Remuneration refers to money or its equivalent given for services rendered, and includes perquisites as defined under Income tax Act, 1961. The remuneration payable to a managing director or whole-time director shall not exceed 5 per cent of the company’s net profit, and if there are more than one MD/ WTD, the remuneration payable totally shall not exceed 10 per cent. These limits can be breached by a general body resolution.

However, the total managerial remuneration payable by a public company shall not exceed 11 per cent of the net profit. The Central Government’s approval is needed to breach this, or else the company has to ensure that the remuneration complies with Schedule V. Private companies do not have statutory ceilings.

Schedule V has stringent conditions for the appointment of an MD/ WTD. He/she should not have undergone imprisonment or fined under specified legislations. He/she should be at least 21 years of age and not above 70. However, the 70-year limit can be breached through a special resolution at the general meeting. All other Schedule V conditions can be breached only with the Government’s approval.

Under Schedule V, the remuneration of an MD/ WTD does not need Government approval, provided it is within the specified limits. The limits are based on the effective capital of the company, as under the erstwhile Schedule XIII, but have been streamlined significantly. Yearly remuneration can range from Rs 30 lakh to 60 lakh plus 0.01 per cent of the effective capital exceeding Rs 250 crore. These limits can be doubled if shareholders pass a special resolution. They are also doubled for a newly-incorporated company for the first seven years, and for a sick company for five years from scheme’s sanction. Also, subject to conditions, some dispensation is available for companies in an SEZ, and where a foreign company or one that has shareholders’ approval makes the managerial remuneration on behalf of another company.

Under Schedule V, certain perquisites (such as provident fund, gratuity, and leave encashment) will not be counted for the limits, with an expatriate allowed more perquisites (such as children education allowance, holiday and return passage for children, and so on).

In determining the managerial remuneration limits, services of a professional nature will not be counted. However, the services will be considered professional only if, in the opinion of the Board/ Nomination and Remuneration Committee, the director has the requisite qualification.

Where insurance is taken by a company on behalf of the MD/ WTD for indemnifying against negligence or breach of trust/ duty, the premium paid shall not be treated as part of remuneration. However, if the MD/ WTD is proven guilty, the premium paid shall be treated as remuneration.

Where a company’s financial statement has to be restated due to fraud or non-compliance with accounting standards, the MD/ WTD will receive remuneration (including stock options) based on the revised statements for the relevant period. Thus, any excess remuneration received fraudulently or otherwise should be refunded. Interestingly, the reverse is not applicable.

Regarding independent directors, the draft rules impose a limit of Rs 1 lakh for each meeting attended. Further, an independent director is not entitled to stock options. This restriction, interestingly, does not exist under SEBI rules.

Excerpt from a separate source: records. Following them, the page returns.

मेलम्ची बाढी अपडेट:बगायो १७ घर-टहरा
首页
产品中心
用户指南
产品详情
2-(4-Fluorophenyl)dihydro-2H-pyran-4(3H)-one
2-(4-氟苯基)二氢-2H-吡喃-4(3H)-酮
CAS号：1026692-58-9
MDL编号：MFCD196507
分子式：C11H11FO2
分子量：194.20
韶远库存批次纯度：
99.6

However, in case of conflicting legislations, the worse of the two would prevail. Approval of the general meeting is required where remuneration payable to directors other than MD/ WTD exceeds 1 per cent of net profit if there is an MD/ WTD, or 3 per cent in other cases.

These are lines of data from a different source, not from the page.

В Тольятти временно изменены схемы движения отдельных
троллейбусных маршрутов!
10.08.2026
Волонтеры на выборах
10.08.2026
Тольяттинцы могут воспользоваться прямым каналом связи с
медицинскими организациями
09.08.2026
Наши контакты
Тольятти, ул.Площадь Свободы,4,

The disclosure requirements for managerial remuneration are onerous compared to the old Companies Act. However, they are in line with global developments, such as the Dodd Frank requirement in the US and the changes to Company Law in the UK. In its Board report, every listed company shall disclose the ratio of the remuneration of each director to the median employee’s remuneration. According to the draft rules, the company should also disclose the percentage increase in remuneration of each director, percentage increase in the median remuneration of employees, and the comparison of the remuneration against the performance of the company. The ratio of the highest-paid director’s remuneration to that of employees who are not directors but receive more will bring into focus the real decision-makers.